Thanks for the suggestion, but unfortunately individual voice contributions will not help much, for a couple of reasons:
- The material that I am trying to make use of now is generally an hour or more long. including such things as the Velleius section of On the Nature of the Gods, and long sections of Cicero's other works where Epicurus is mentioned, and even the entire Lucretius poem, so those are also going to be long.
- I want to target long term constant improvement, meaning constantly improving both the audio and video with better voices and eventually illustrations and moving pictures to stay on top of the latest technology.
- I've been thinking about what "we" bring to the table in this kind of project, and it seems to me that what no one else is likely to duplicate is to prepare modern American English versions of these based on the public domain translations. There are many people who can do this kind of technology, but IMHO not many who are well equipped to judge what the texts "should" say in modern American english, just as you've done with Menoeceus. We CANNOT let the perfect be the enemy of the good because we'll never reach perfection, but we can produce reasonably accurate modern English versions that will be useable for people who will simply never be willing to read Bailey or the others. And in truth there's no reason to use 18th or 19th century phrasing in these renderings anyway.
- And our goal ougt to be something that can be TOTALLY freely distributed, both as to the text and to the final media form. As to the text, posting it on github makes clear that anyone can use the text as a base, even if they don't want to cooperate with us.
- I am also going to post this following paragraph in the first post to document the public domain engine that I'm using now. Hopefully we will have some techies who know how to do this better than I do, and they can help us improve the voice rendering faster. But at the moment, the current engine works well enough to allow us to run the texts through them and proof the results. The renderings will get better and better as the technology improves, but the texts won't improve unless we take the time to have people who "understand" them supervise the texts that are input.

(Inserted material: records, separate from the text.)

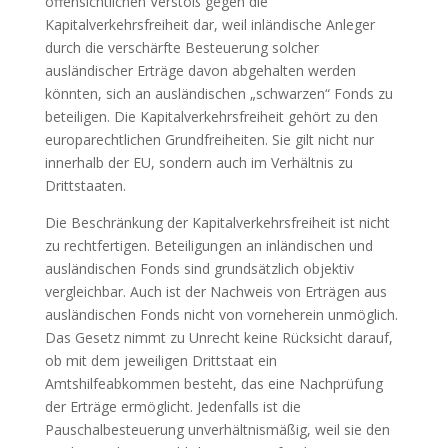
offensichtlichen Verstoß gegen die
Kapitalverkehrsfreiheit dar, weil inländische Anleger
durch die verschärfte Besteuerung solcher
ausländischer Erträge davon abgehalten werden
könnten, sich an ausländischen „schwarzen“ Fonds zu
beteiligen. Die Kapitalverkehrsfreiheit gehört zu den
europarechtlichen Grundfreiheiten. Sie gilt nicht nur
innerhalb der EU, sondern auch im Verhältnis zu
Drittstaaten.
Die Beschränkung der Kapitalverkehrsfreiheit ist nicht
zu rechtfertigen. Beteiligungen an inländischen und
ausländischen Fonds sind grundsätzlich objektiv
vergleichbar. Auch ist der Nachweis von Erträgen aus
ausländischen Fonds nicht von vorneherein unmöglich.
Das Gesetz nimmt zu Unrecht keine Rücksicht darauf,
ob mit dem jeweiligen Drittstaat ein
Amtshilfeabkommen besteht, das eine Nachprüfung
der Erträge ermöglicht. Jedenfalls ist die
Pauschalbesteuerung unverhältnismäßig, weil sie den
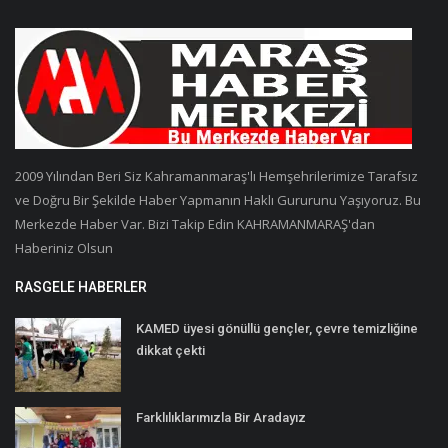
2009 Yılından Beri Siz Kahramanmaraş'lı Hemşehrilerimize Tarafsız
ve Doğru Bir Şekilde Haber Yapmanın Haklı Gururunu Yaşıyoruz. Bu
Merkezde Haber Var. Bizi Takip Edin KAHRAMANMARAŞ'dan
Haberiniz Olsun
RASGELE HABERLER
KAMED üyesi gönüllü gençler, çevre temizliğine
dikkat çekti
Farklılıklarımızla Bir Aradayız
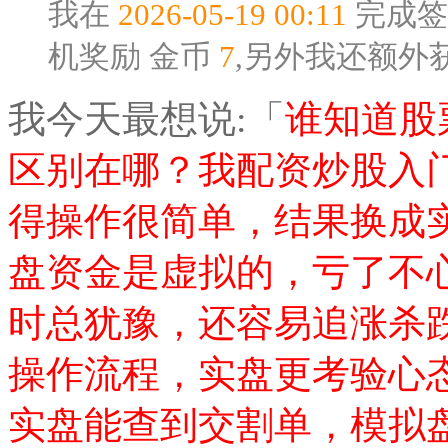
我在
2026-05-19 00:11
完成签
机奖励
金币
7
,另外我还额外
我今天最想说:「
谁知道股
区别在哪？我配资炒股入
得操作很简单，结果换成
盘资金是虚拟的，亏了不
时总犹豫，还容易追涨杀
操作流程，实盘更考验心
实盘能查到交割单，模拟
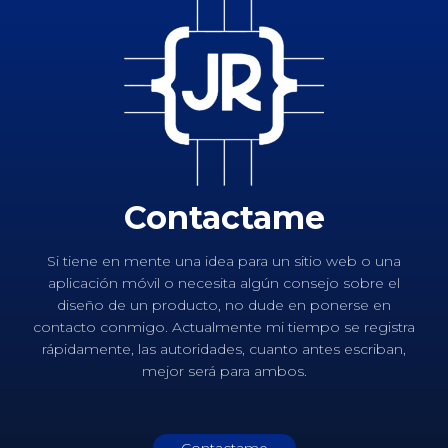
Contactame
Si tiene en mente una idea para un sitio web o una
aplicación móvil o necesita algún consejo sobre el
diseño de un producto, no dude en ponerse en
contacto conmigo. Actualmente mi tiempo se registra
rápidamente, las autoridades, cuanto antes escriban,
mejor será para ambos.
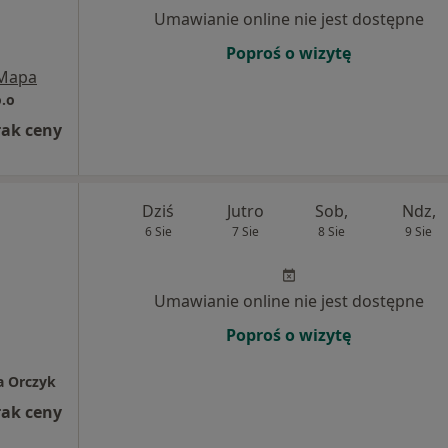
Umawianie online nie jest dostępne
Poproś o wizytę
Mapa
o.o
rak ceny
Dziś
Jutro
Sob,
Ndz,
6 Sie
7 Sie
8 Sie
9 Sie
Umawianie online nie jest dostępne
Poproś o wizytę
a Orczyk
rak ceny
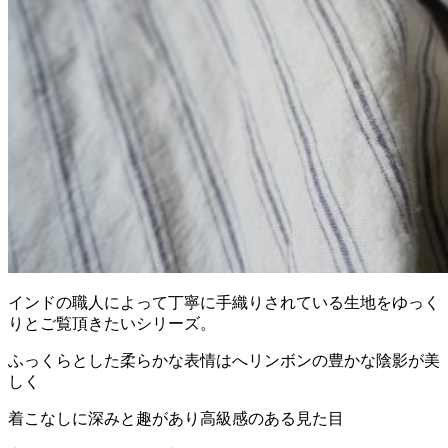
インドの職人によって丁寧に手織りされている生地をゆっく
りとご覧頂きたいシリーズ。
ふっくらとした柔らかな表情はへリンボンの豊かな陰影が美
しく
着こなしに深みと趣があり高級感のある見た目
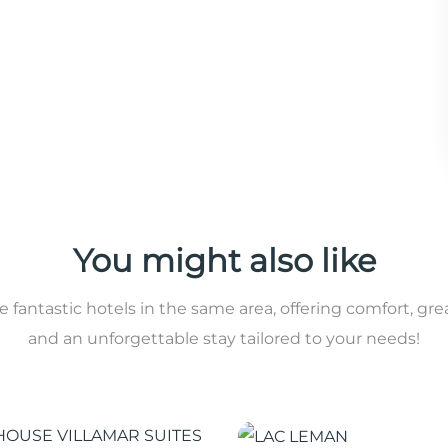
You might also like
 fantastic hotels in the same area, offering comfort, gre
and an unforgettable stay tailored to your needs!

- Even the current Coqui TTS engine can no doubt be better in more competent hands than mine. I feel sure I am not optimizing my settings correctly , as some of the text sounds fine while in other sections the model goes wild with emotion. To some extent i am addressing those problems with word choice and order, but there are technical issues too that I don't understand yet.
QuoteThis project employs the Coqui TTS open-source text-to-speech engine, specifically the multilingual, multi-speaker “XTTS-v2” model. XTTS-v2 is a transformer-based neural network designed for expressive, natural-sounding speech generation across many languages and voices. It reproduces human intonation and rhythm by processing text at the sentence level and synthesizing waveforms directly from the model’s internal acoustic representations. The implementation uses the Python Coqui-TTS library, running locally in CPU mode for portability and stability, with customized parameters to control pace and clarity—such as a sampling rate of 22.05 kHz, a pause duration of 0.25 seconds between segments, and a neutral male speaker profile known as “Craig Gutsy.” Audio segments are generated sequentially, merged into continuous narration, and paired with synchronized subtitles and a video overlay produced through FFmpeg. The entire process is fully open-source, requiring no external API calls, and emphasizes reproducibility, offline privacy, and fine control over both narration and presentation.
The Coqui TTS engine and its included models are distributed under the Mozilla Public License 2.0 (MPL-2.0), a permissive open-source license that allows free use, modification, and redistribution of the software, provided that source-code changes remain publicly available under the same terms. This ensures that all derivative works remain part of the open research ecosystem while allowing commercial and non-commercial use alike.